Okay I see what you’re saying. With a loop that gives up eventually. If I have to maintain a loop, I’ll make sure it has a timeout.
This can get out of control rather fast.. one of your goals as a Dev is to try and minimize these References in order to use less Memory
Right I agree and that’s why I posted here, because I can see it going out of control. But I guess I’m still unsure of exactly how to minimize references. Because it seems like you literally cannot get rid of them, right? Because there will be times when In need to access stuff. Here were some of my examples i wrote in my OP above, but I probably have more
Not sure exactly what you may be trying to do but there’s usually a better way Than Hard Referencing everything and Linking/Chaining it all together
For example: from the BP_GameState, I need to access my BP_PlayerController so I stored a variable reference. And from the GameMode I need to access BP_GameState, so i stored a variable reference. From my BP_PlayerPawn I needed to access BP_PlayerController, so I stored a variable reference.
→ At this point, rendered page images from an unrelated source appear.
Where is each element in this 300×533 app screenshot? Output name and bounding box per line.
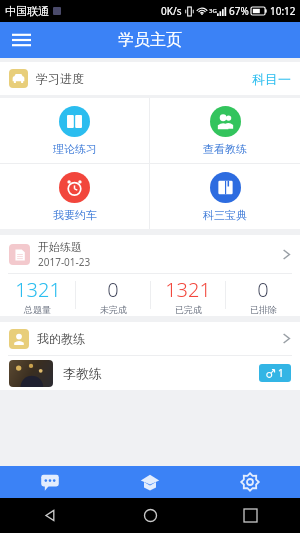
staticText: 2017-01-23 [38, 255, 91, 269]
button[interactable]: 科目一 [252, 71, 291, 87]
staticText: 1 [278, 366, 284, 380]
staticText: 67% [229, 4, 249, 18]
staticText: 查看教练 [203, 142, 247, 156]
staticText: 已排除 [250, 304, 277, 315]
button[interactable]: 1321 [151, 274, 225, 316]
staticText: 学习进度 [36, 71, 84, 86]
button[interactable]: Messages [0, 466, 100, 498]
button[interactable]: 开始练题 [0, 235, 300, 273]
staticText: 我的教练 [37, 331, 85, 346]
button[interactable]: 学习进度 [0, 62, 300, 95]
staticText: 已完成 [175, 304, 202, 315]
staticText: 学员主页 [118, 30, 182, 50]
button[interactable]: Settings [200, 466, 300, 498]
staticText: 0 [257, 276, 269, 303]
button[interactable]: 科三宝典 [150, 164, 300, 229]
staticText: 理论练习 [53, 142, 97, 156]
staticText: 0 [107, 276, 119, 303]
button[interactable]: 1321 [0, 274, 75, 316]
button[interactable]: 查看教练 [150, 98, 300, 163]
button[interactable]: Study [100, 466, 200, 498]
button[interactable]: 李教练 [0, 356, 300, 390]
staticText: 科三宝典 [203, 208, 247, 222]
button[interactable]: 0 [76, 274, 150, 316]
staticText: 未完成 [100, 304, 127, 315]
button[interactable]: 理论练习 [0, 98, 149, 163]
staticText: 3G [209, 7, 217, 15]
staticText: 中国联通 [5, 4, 49, 18]
staticText: 0K/s [161, 4, 182, 18]
staticText: 我要约车 [53, 208, 97, 222]
staticText: 开始练题 [38, 240, 82, 254]
staticText: 总题量 [24, 304, 51, 315]
button[interactable]: Menu [0, 22, 42, 58]
staticText: 1321 [165, 276, 211, 303]
button[interactable]: 我的教练 [0, 322, 300, 355]
button[interactable]: 我要约车 [0, 164, 149, 229]
button[interactable]: 0 [226, 274, 300, 316]
staticText: 10:12 [270, 4, 296, 18]
staticText: 1321 [15, 276, 61, 303]
staticText: 李教练 [63, 365, 102, 381]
So what is the better way than hard referencing everything and linking it all together? Maybe I’m just not seeing something obvious.
- Should I not need my BP_GameState to access my BP_PlayerController?
- Should I not need my GameMode to access my BP_GameState? I don’t see a way around this hard reference unless I just call the basic getGameState.CastToBPGameState every single time. Are you saying that is better than storing a reference variable?
- Should I not need my BP_PlayerPawn to access my BP_PlayerController?